By Robert
Reich
When they talk about "clean coal," this is result |
Last week’s massive spill of the toxic
chemical MCHM into West Virginia’s Elk River illustrates another benefit to the
business class of high unemployment, economic insecurity, and a safety-net shot
through with holes. Not only are employees eager to accept whatever job they
can get. They are also unwilling to demand healthy and safe environments.
The spill was the region’s third major
chemical accident in five years, coming after two investigations by the federal
Chemical Safety Board in the Kanawha Valley, also known as “Chemical Valley,”

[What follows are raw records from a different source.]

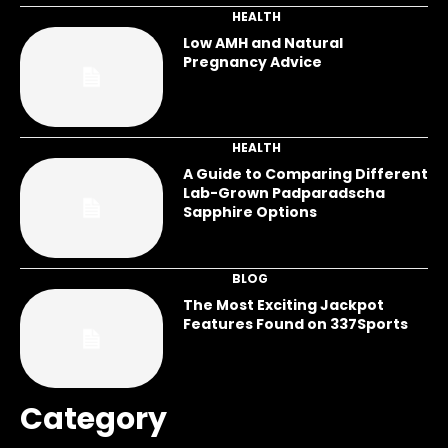
HEALTH
Low AMH and Natural
Pregnancy Advice
HEALTH
A Guide to Comparing Different
Lab-Grown Padparadscha
Sapphire Options
BLOG
The Most Exciting Jackpot
Features Found on 337Sports
Category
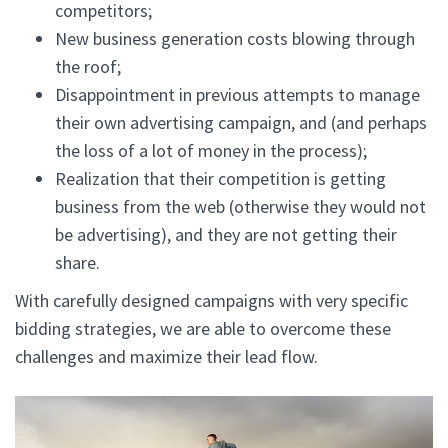
competitors;
New business generation costs blowing through
the roof;
Disappointment in previous attempts to manage
their own advertising campaign, and (and perhaps
the loss of a lot of money in the process);
Realization that their competition is getting
business from the web (otherwise they would not
be advertising), and they are not getting their
share.
With carefully designed campaigns with very specific
bidding strategies, we are able to overcome these
challenges and maximize their lead flow.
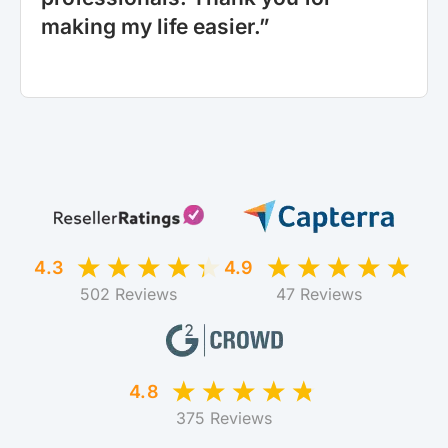
making my life easier.”
4.3
4.9
502 Reviews
47 Reviews
4.8
375 Reviews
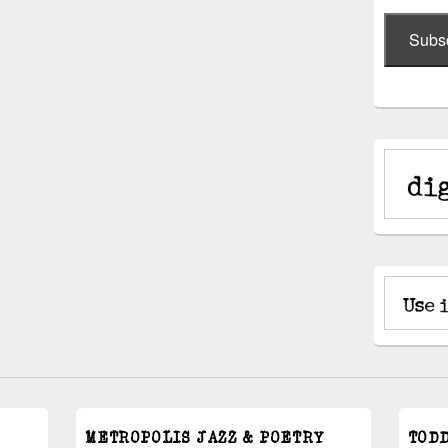
Subs
METROPOLIS JAZZ & POETRY
TOD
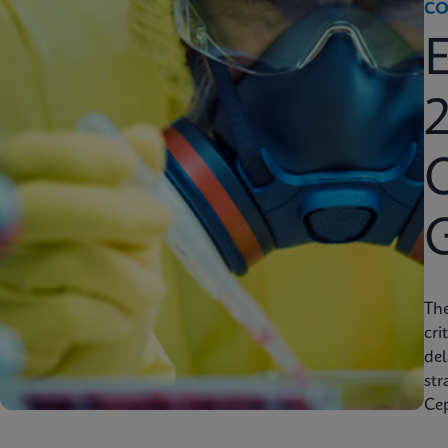
CO
2
C
Th
cri
del
str
Cep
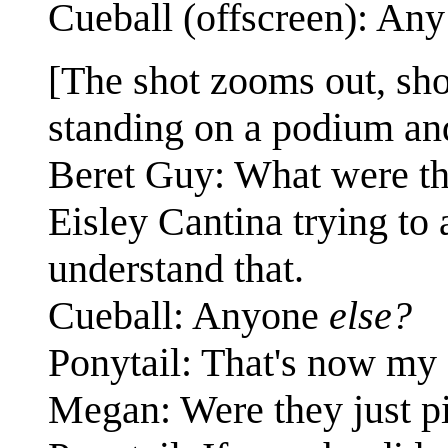
Cueball (offscreen): An
[The shot zooms out, sho
standing on a podium and
Beret Guy: What were th
Eisley Cantina trying to 
understand that.
Cueball: Anyone
else?
Ponytail: That's now my 
Megan: Were they just pi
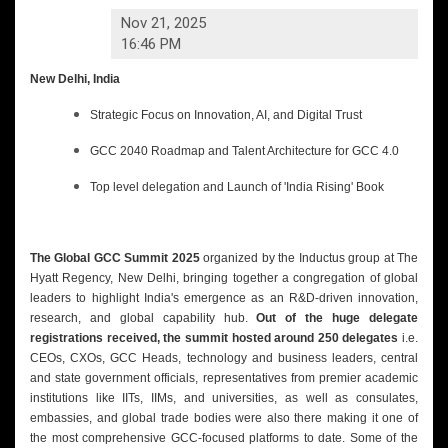
Nov 21, 2025
16:46 PM
New Delhi, India
Strategic Focus on Innovation, AI, and Digital Trust
GCC 2040 Roadmap and Talent Architecture for GCC 4.0
Top level delegation and Launch of 'India Rising' Book
The Global GCC Summit 2025
organized by the Inductus group at The
Hyatt Regency, New Delhi, bringing together a congregation of global
leaders to highlight India's emergence as an R&D-driven innovation,
research, and global capability hub.
Out of the huge delegate
registrations received, the summit hosted around 250 delegates
i.e.
CEOs, CXOs, GCC Heads, technology and business leaders, central
and state government officials, representatives from premier academic
institutions like IITs, IIMs, and universities, as well as consulates,
embassies, and global trade bodies were also there making it one of
the most comprehensive GCC-focused platforms to date. Some of the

and repeated recommendations from federal regulators and environmental
advocates that the state embrace tougher rules to better safeguard
chemicals.
No action was ever taken. State and local
officials turned a deaf ear. The storage tank that leaked, owned by Freedom
Industries, hadn’t been inspected for decades.
But nobody complained.
So why wasn’t more done to prevent this, and
why isn’t there more of any outcry even now?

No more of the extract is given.